In occasione del Japanese Film Festival Online 2024 e della proiezione all’Istituto Giapponese di Cultura di Roma di Kimba, il leone bianco (1966) di Eiichi Yamamoto, tratto dall’omonimo manga di Osamu Tezuka, cerchiamo di ripercorre il cammino del Manga no Kami-sama all’interno dell’industria degli anime, dai primi anni della Mushi Production fino al consolidamento della Tezuka Productions.

Ha gioco facile Helen McCarthy quando deve trovare un titolo per la sua monografia su Osamu Tezuka, ovvero Osamu Tezuka. Il dio del manga, da noi pubblicato dalla Edizioni BD nel 2010 in un’edizione gustosissima, cartonata, ricchissima di immagini di anime e fumetti. Perché, ma è oramai cosa nota, l’instancabile mangaka e animatore giapponese si era conquistato l’onore e l’onere di essere definito dai suoi connazionali proprio Manga no Kami-sama. Un titolo roboante, ma che effettivamente rende l’idea del ruolo chiave di Tezuka nella storia del fumetto giapponese, senza dimenticare l’altrettanto centrale importanza nello sviluppo dell’industria degli anime, da qualsiasi angolazione la si voglia guardare.

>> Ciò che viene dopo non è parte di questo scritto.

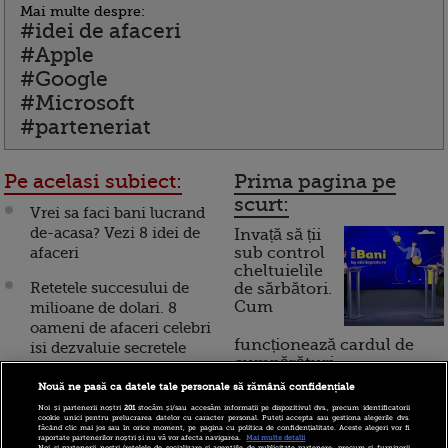
Mai multe despre:
#idei de afaceri
#Apple
#Google
#Microsoft
#parteneriat
Pe acelasi subiect:
Prima pagina pe
scurt:
Vrei sa faci bani lucrand
de-acasa? Vezi 8 idei de
Invață să ții
afaceri
sub control
cheltuielile
Retetele succesului de
de sărbători.
Cum
milioane de dolari. 8
oameni de afaceri celebri
funcționează cardul de
isi dezvaluie secretele
cumpărături
VIDEO
Nouă ne pasă ca datele tale personale să rămână confidențiale
Vrei sa ai succes total in
Noi și partenerii noștri
201
stocăm și/sau accesăm informații pe dispozitivul dvs., precum identificatorii
Incont , site-ul Știrile Pro
cookie unici pentru prelucrarea datelor cu caracter personal. Puteți accepta sau gestiona alegerile dvs.
afaceri? 7 sfaturi de
făcând clic mai jos sau în orice moment, pe pagina cu politica de confidențialitate. Aceste alegeri vor fi
TV de informații
raportate partenerilor noștri și nu vă vor afecta navigarea.
Mai multe detalii
business de la Oprah
Noi si partenerii nostri (retelele de socializare si agentiile de publicitate partenere, precum si furnizorii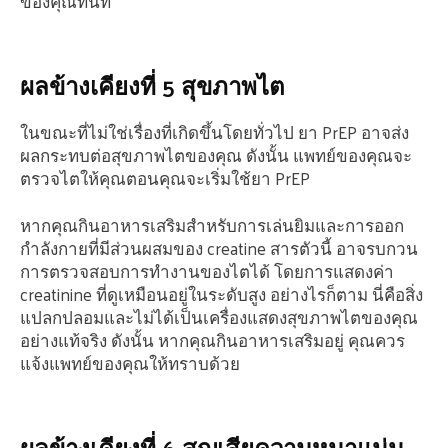
ของคุณทันที
ผลข้างเคียงที่ 5 สุขภาพไต
ในขณะที่ไม่ใช่เรื่องที่เกิดขึ้นโดยทั่วไป ยา PrEP อาจส่ง
ผลกระทบต่อสุขภาพไตของคุณ ดังนั้น แพทย์ของคุณจะ
ตรวจไตให้คุณตอนคุณจะเริ่มใช้ยา PrEP
หากคุณกินอาหารเสริมสำหรับการเล่นยิมและการออก
กำลังกายที่มีส่วนผสมของ creatine สารตัวนี้ อาจรบกวน
การตรวจสอบการทำงานของไตได้ โดยการแสดงค่า
creatinine ที่ดูเหมือนอยู่ในระดับสูง อย่างไรก็ตาม นี่คือสิ่ง
แปลกปลอมและไม่ได้เป็นเครื่องแสดงสุขภาพไตของคุณ
อย่างแท้จริง ดังนั้น หากคุณกินอาหารเสริมอยู่ คุณควร
แจ้งแพทย์ของคุณให้ทราบด้วย
ผลข้างเคียงที่ 6 สูญเสียความหนาแน่น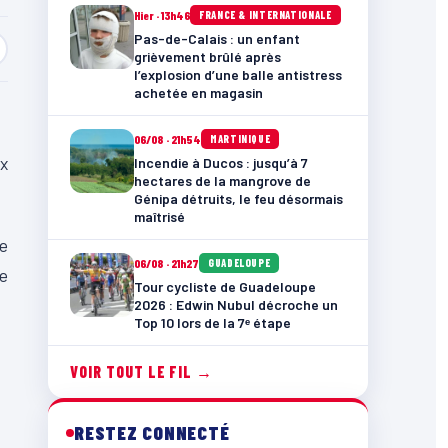
Hier · 13h46
FRANCE & INTERNATIONALE
Pas-de-Calais : un enfant
grièvement brûlé après
l’explosion d’une balle antistress
achetée en magasin
06/08 · 21h54
MARTINIQUE
x
Incendie à Ducos : jusqu’à 7
hectares de la mangrove de
Génipa détruits, le feu désormais
maîtrisé
ie
06/08 · 21h27
GUADELOUPE
de
Tour cycliste de Guadeloupe
2026 : Edwin Nubul décroche un
Top 10 lors de la 7ᵉ étape
VOIR TOUT LE FIL →
RESTEZ CONNECTÉ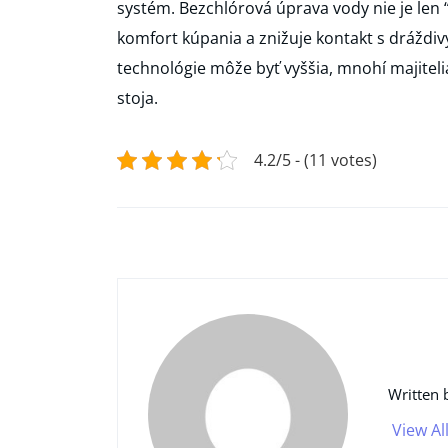
systém. Bezchlórová úprava vody nie je len “
komfort kúpania a znižuje kontakt s dráždiv
technológie môže byť vyššia, mnohí majiteli
stoja.
4.2/5 - (11 votes)
Written 
View Al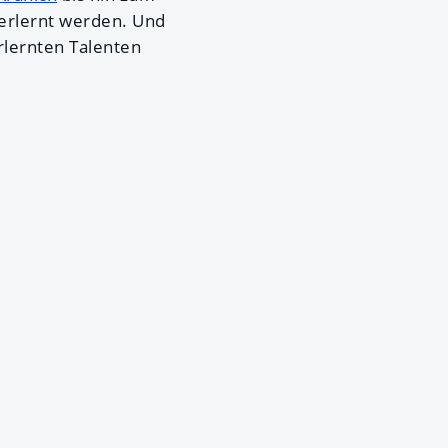
 erlernt werden. Und
rlernten Talenten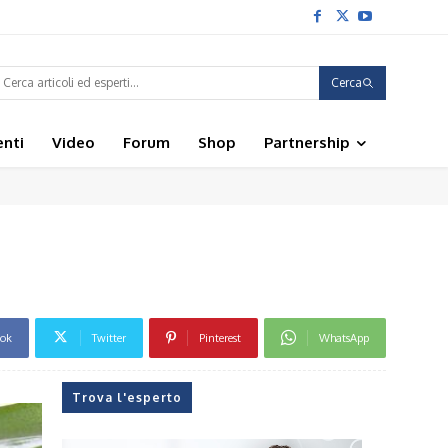
Cerca
enti
Video
Forum
Shop
Partnership
ook
Twitter
Pinterest
WhatsApp
Trova l'esperto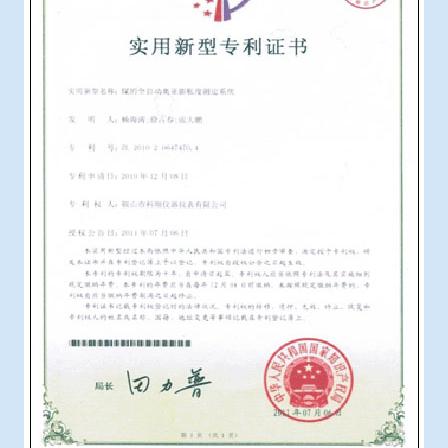
冶金渣、保护渣等高温物性检测设备
企业荣誉
冶金石灰活性度测定仪
联系我们
矿石、焦炭物理检测及制样设备
工业分析、测硫仪等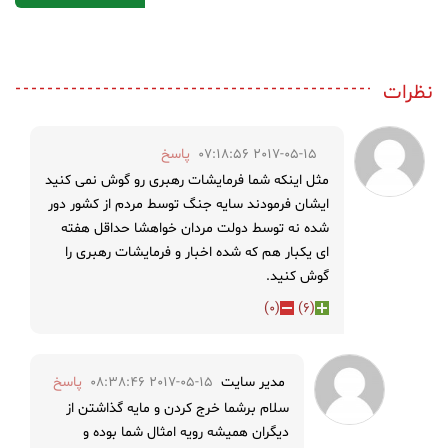
نظرات
2017-05-15 07:18:56
پاسخ
مثل اینکه شما فرمایشات رهبری رو گوش نمی کنید
ایشان فرمودند سایه جنگ توسط مردم از کشور دور
شده نه توسط دولت مردان خواهشا حداقل هفته
ای یکبار هم که شده اخبار و فرمایشات رهبری را
گوش کنید.
)
0
(
)
6
(
مدیر سایت
2017-05-15 08:38:46
پاسخ
سلام برشما خرج کردن و مایه گذاشتن از
دیگران همیشه رویه امثال شما بوده و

Non è questa l’occasione per avventurarsi in un vero e proprio profilo di Osamu Tezuka e delle sue opere, soprattutto della sua maestosa produzione cartacea (si parla di 700 storie e un totale di circa 170.000 tavole), ma possiamo quantomeno cercare di fissare alcuni paletti lungo la sua parabola di animatore, sceneggiatore, regista e produttore. Insomma, Tezuka ha fatto ovviamente di tutto all’interno del processo produttivo di un anime, saltabeccando tra serie televisive, lungometraggi cinematografici, special per il piccolo schermo, cortometraggi sperimentali e via discorrendo. Instancabile, vulcanico, come lo era sul fronte manga. Bibliografia e filmografia tezukiane ovviamente si intrecciano, si rincorrono, si sostengono vicendevolmente – ancora oggi, anche da noi, visto che troviamo un numero più che apprezzabile dei suoi manga anche nelle librerie e fumetterie italiane e che una parte dei suoi anime hanno segnato e ancora segnano l’immaginario spettatoriale del Bel Paese.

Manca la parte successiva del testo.